In 1911, Marion Fooshee was hired by H. B. Thompson to help design eclectic homes for the Dallas elite. Much of his designs are seen on Swiss Avenue and in the Munger Place historic district in east Dallas. Some of his important designs include the Aldredge House at 5500 Swiss Avenue, built in 1917, and homes for Charles Sanger and Judge George C. Greer.

Fooshee was a tall Southern gentleman who was friendly and easygoing—his demeanor fitted Thompson's clientele very well, and several projects, including the palatial Orville Throp residence in Highland Park, 4908 Lakeside, built 1915, are generally credited to Thompson and Fooshee.

At the outbreak of World War I, Fooshee entered officers' training camp and was sent to the Bethlehem Ship Yards in San Francisco where he performed architectural work for the Navy. In 1918 he was discharged and he began an independent architectural practice in Dallas. James B. Cheek, who Fooshee met in Thompson's office around 1914, joined Fooshee's practice soon after. In one point, the practice was apparently located in Wichita Falls.

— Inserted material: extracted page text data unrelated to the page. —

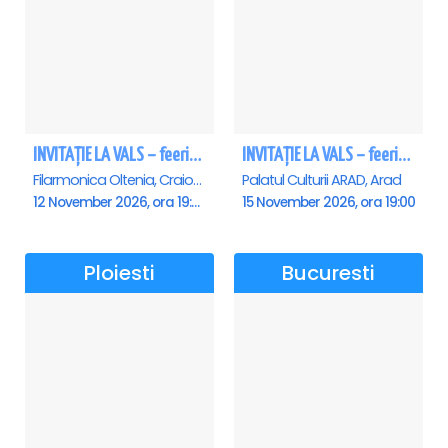
INVITAȚIE LA VALS – feerie de bal în paşi de dans - Craiova
INVITAȚIE LA VALS – feerie de bal în paşi de dans - Arad
Filarmonica Oltenia, Craiova
Palatul Culturii ARAD, Arad
12 November 2026, ora 19:00
15 November 2026, ora 19:00
Ploiesti
Bucuresti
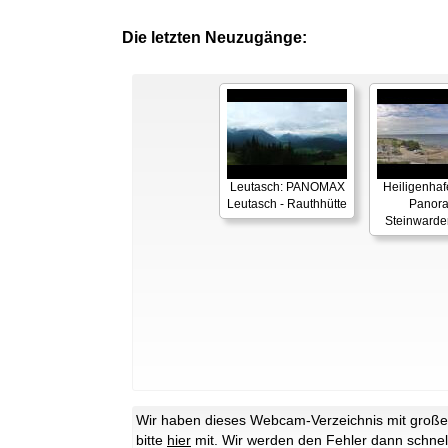
Die letzten Neuzugänge:
Leutasch: PANOMAX
Heiligenhaf
Leutasch - Rauthhütte
Panor
Steinwarde
Wir haben dieses Webcam-Verzeichnis mit großer 
bitte
hier
mit. Wir werden den Fehler dann schnel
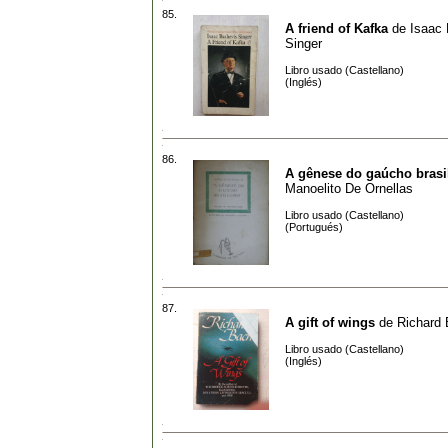
85.
A friend of Kafka
de
Isaac
Singer
Libro usado (Castellano)
(Inglés)
86.
A gênese do gaúcho brasi
Manoelito De Ornellas
Libro usado (Castellano)
(Portugués)
87.
A gift of wings
de
Richard
Libro usado (Castellano)
(Inglés)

In Dallas, Fooshee and Cheek solidified their reputation for designing large homes for the very wealthy. They typically worked independently on their residential commissions; Fooshee is credited with 3606 Cornell in Highland Park (ca. 1923). They also built apartment buildings and duplexes, including much of the 4400 block of Westway in Dallas, where both Fooshee and Cheek lived.

In 1920, Fooshee was appointed architect for the Dallas Park Board, and the firm's practice expanded into civic and commercial structures. Among the projects built were Highland Park Village (ca. 1930–1935), the first self-contained shopping center in the nation, though the project is generally credited to Cheek.

Fooshee and Cheek was one of eleven architectural firms involved in the construction and design of the Hall of State at the Texas Centennial Exposition in Fair Park. They were also involved in the designing of the aquarium, and Cheek designed the United States Federal Exhibits Building. They also designed many gas stations, motels, and several of the state's first radio and television stations. Fooshee is credited with designing the Grand Court Tourisst Lodge in 1931 and a Magnolia Service Station in Dallas. His firm was noted for their Spanish Colonial designs. Also, mausoleums were considered a specialty of the firm.

In June 1927, Fooshee married Annie Linda Atkins of St. Louis. The two had a daughter, but Annie died in 1931. Fooshee then married Peggy Montague Neale in June 1940, and the two also had a daughter. Fooshee was a member of the Dallas Country Club and president of the Idlewild Club. He also helped organize St. Michael and All Angels Episcopal Church and designed its first building. He was also a member of the Dallas City Plan Commission, the American Institute of Architects, the Junior Chamber of Commerce, and he played a key role in an attempt to remodel the historic Union Station in Dallas. Fooshee continued in his architectural practice until he suffered a heart attack and died on 4 January 1956. He is buried in Hillcrest Memorial Park in Dallas, the site of his first noted mausoleum.